Colonial Theatre embraces (circa) 1984

Sep 10, 2012
For those who have never seen “Ghostbusters” in its big-screen glory, Belfast’s Colonial Theatre offers an even bigger Stay Puft Marshmallow menace.

Belfast — As the downtown Colonial Theatre travels through this, its 100th, year sampling 100 years of movies, owner Therese Bagnardi has found it as hard as ever to pick only a few movies to present. In her latest announcement, she reminded movie fans that it pays to visit Opera House Video on Church Street to decided which screening to attend.

“All movies we have played in this year's series, and tons more, are only a rental away from being enjoyed by you at home on your TV screen — just sit up close so it seems bigger,” she said.

The free series moves back to Monday nights this month, offering two nights of two movies Sept. 17 and 24. On Sept. 17, the Colonial will screen “Sophie’s Choice” from 1982 and “Ghostbusters” from 1984. In “Sophie’s Choice,” starting 7 p.m., a luminous Meryl Streep gives compelling tour-de-force performance as an Auschwitz survivor in a powerfully haunting and wrenching drama adapted by a William Styron novel. Kevin Kline co-stars. At 7:15 p.m., “Ghostbusters” answers the question of who you gonna call? with Dan Akroyd, Bill Murray, Sam Raimi, Ernie Hudson, Sigourney Weaver, Rick Moranis and a bevy of oddballs from the spirit world.

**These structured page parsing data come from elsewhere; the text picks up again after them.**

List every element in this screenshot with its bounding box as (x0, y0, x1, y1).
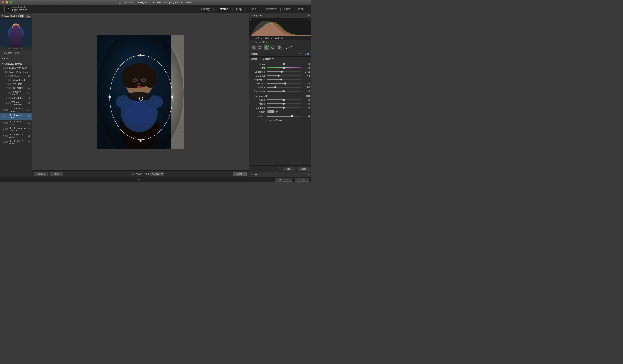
basic-panel-header[interactable]: Basic (249, 172, 312, 177)
zoom-fill-button[interactable]: FILL (25, 14, 31, 18)
contrast-fill (267, 75, 279, 76)
folder-icon (5, 135, 8, 137)
collections-collapse-button[interactable]: – (25, 62, 27, 65)
defringe-thumb[interactable] (283, 107, 285, 109)
color-swatch[interactable] (267, 110, 274, 113)
nav-web[interactable]: Web (295, 5, 307, 13)
noise-thumb[interactable] (283, 99, 285, 101)
collection-item-five-stars[interactable]: Five Stars 0 (0, 82, 32, 86)
nav-library[interactable]: Library (198, 5, 213, 13)
moire-thumb[interactable] (283, 103, 285, 105)
minimize-window-button[interactable] (6, 1, 8, 4)
defringe-slider[interactable] (267, 107, 301, 108)
feather-slider[interactable] (267, 116, 301, 117)
mask-edit-button[interactable]: Edit (304, 52, 310, 55)
slider-row-tint: Tint 0 (249, 66, 312, 70)
feather-thumb[interactable] (291, 115, 293, 117)
photo-area[interactable] (32, 13, 249, 170)
shadows-thumb[interactable] (284, 82, 286, 84)
moire-slider[interactable] (267, 103, 301, 104)
target-tool-icon[interactable] (277, 45, 282, 50)
done-button[interactable]: Done (233, 172, 247, 176)
snapshots-add-button[interactable]: + (28, 51, 30, 55)
circle-tool-icon[interactable] (257, 45, 262, 50)
collection-item-fuji[interactable]: 06-13 Fuji X20 With... 31 (0, 133, 32, 139)
contrast-thumb[interactable] (278, 75, 280, 77)
svg-point-40 (141, 98, 141, 99)
sharpness-thumb[interactable] (266, 95, 267, 97)
color-swatch-area[interactable] (267, 110, 279, 113)
snapshots-header[interactable]: Snapshots + (0, 50, 32, 56)
copy-button[interactable]: Copy... (34, 172, 48, 176)
reset-strip-button[interactable]: Reset (295, 178, 309, 182)
saturation-thumb[interactable] (283, 90, 285, 92)
feather-label: Feather (251, 115, 265, 117)
tint-thumb[interactable] (283, 67, 285, 69)
handle-left (109, 96, 111, 98)
highlights-slider[interactable] (267, 79, 301, 80)
bottom-strip-right: Previous Reset (275, 178, 309, 182)
rect-tool-icon[interactable] (270, 45, 275, 50)
exposure-slider[interactable] (267, 71, 301, 72)
zoom-controls[interactable]: FIT FILL 1:1 3:1 (19, 14, 32, 18)
collection-item-bokeh[interactable]: 06-13 Bokeh Plants 38 (0, 120, 32, 126)
collection-item-recently-modified[interactable]: Recently Modified 393 (0, 90, 32, 96)
mask-visibility-button[interactable] (278, 167, 281, 170)
navigator-title: Navigator (4, 15, 19, 17)
pins-select[interactable]: Always (150, 172, 164, 176)
highlights-thumb[interactable] (280, 79, 282, 81)
window-controls[interactable] (2, 1, 12, 4)
nav-map[interactable]: Map (233, 5, 245, 13)
collection-item-victoria[interactable]: 05-13 Victoria Natural... 34 (0, 113, 32, 120)
clarity-thumb[interactable] (274, 86, 276, 88)
navigator-header[interactable]: Navigator FIT FILL 1:1 3:1 (0, 13, 32, 19)
clarity-slider[interactable] (267, 87, 301, 88)
collection-item-schulz[interactable]: 06-13 Schulz Museum 28 (0, 139, 32, 145)
temp-slider[interactable] (267, 63, 301, 64)
effect-dropdown[interactable]: Custom (263, 58, 274, 60)
nav-book[interactable]: Book (246, 5, 259, 13)
tone-curve-icon[interactable] (286, 46, 310, 49)
collection-item-past-month[interactable]: Past Month 105 (0, 86, 32, 90)
histogram-header[interactable]: Histogram (249, 13, 312, 18)
collection-item-video-files[interactable]: Video Files 1 (0, 96, 32, 100)
nav-slideshow[interactable]: Slideshow (260, 5, 280, 13)
grid-tool-icon[interactable] (251, 45, 256, 50)
collection-item-colored-red[interactable]: Colored Red 0 (0, 78, 32, 82)
maximize-window-button[interactable] (9, 1, 12, 4)
reset-button[interactable]: Reset (283, 167, 295, 171)
noise-slider[interactable] (267, 100, 301, 100)
tint-slider[interactable] (267, 67, 301, 68)
collection-item-fujifilm[interactable]: Fujifilm X20 2013 (0, 66, 32, 70)
collection-item-smart-collections[interactable]: Smart Collections (0, 70, 32, 74)
original-photo-row[interactable]: Original Photo (249, 40, 312, 44)
sharpness-slider[interactable] (267, 96, 301, 96)
paste-button[interactable]: Paste (50, 172, 63, 176)
nav-print[interactable]: Print (281, 5, 294, 13)
mask-new-button[interactable]: New (296, 52, 302, 55)
zoom-fit-button[interactable]: FIT (19, 14, 24, 18)
previous-button[interactable]: Previous (275, 178, 292, 182)
contrast-slider[interactable] (267, 75, 301, 76)
temp-thumb[interactable] (283, 63, 285, 65)
collection-item-3stars[interactable]: 3 Stars 44 (0, 74, 32, 78)
shadows-slider[interactable] (267, 83, 301, 84)
close-button[interactable]: Close (297, 167, 310, 171)
collections-add-button[interactable]: + (28, 62, 30, 65)
exposure-thumb[interactable] (281, 71, 283, 73)
original-photo-checkbox[interactable] (251, 41, 253, 43)
history-clear-button[interactable]: ✕ (28, 57, 30, 60)
smart-folder-icon (5, 71, 8, 73)
collection-item-jessica[interactable]: 03-13 Jessica Dress 254 (0, 107, 32, 113)
filled-circle-tool-icon[interactable] (264, 45, 269, 50)
nav-develop[interactable]: Develop (214, 5, 232, 13)
collection-item-without-keywords[interactable]: Without Keywords 482 (0, 100, 32, 107)
collections-header[interactable]: Collections – + (0, 61, 32, 66)
clarity-value: –80 (303, 86, 310, 89)
saturation-slider[interactable] (267, 91, 301, 92)
close-window-button[interactable] (2, 1, 4, 4)
invert-mask-checkbox[interactable] (266, 119, 268, 121)
app-brand: Adobe Photoshop (12, 6, 30, 8)
history-header[interactable]: History ✕ (0, 56, 32, 61)
collection-item-cactus[interactable]: 06-13 Cactus in Garden 6 (0, 126, 32, 133)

On Sept. 24, the free movies are “Blade Runner” (1982) at 7 p.m. and “The Big Chill” (1983) at 7:15 p.m. Ridley Scott directs Harrison Ford in the blueprint for modern sci-fi, a visually stunning, hard-boiled morality play that is a noir take on 21st century dystopia where commercialism and biotech run amok. Note that the Colonial is screening the Director’s Cut, which lacks the voiceover (and cheerier ending) of the theatrical release.

With the soul-searching premise of boomers reunion at a friend's funeral — and an iconic soundtrack, “The Big Chill” is a ‘60s nostalgia trip that strives to define a generation. The superb ensemble cast includes Glenn Close, William Hurt, Kevin Kline, Jeff Goldblum and, yes, Kevin Costner, making a fleeting appearance in the opening credits.

Courier Publications’ A&E Editor Dagney C. Ernest can be reached at (207) 594-4401 or dernest@courierpublicationsllc.com.

 

The futuristic Los Angeles of 1982’s “Blade Runner” is littered with now-defunct brand names.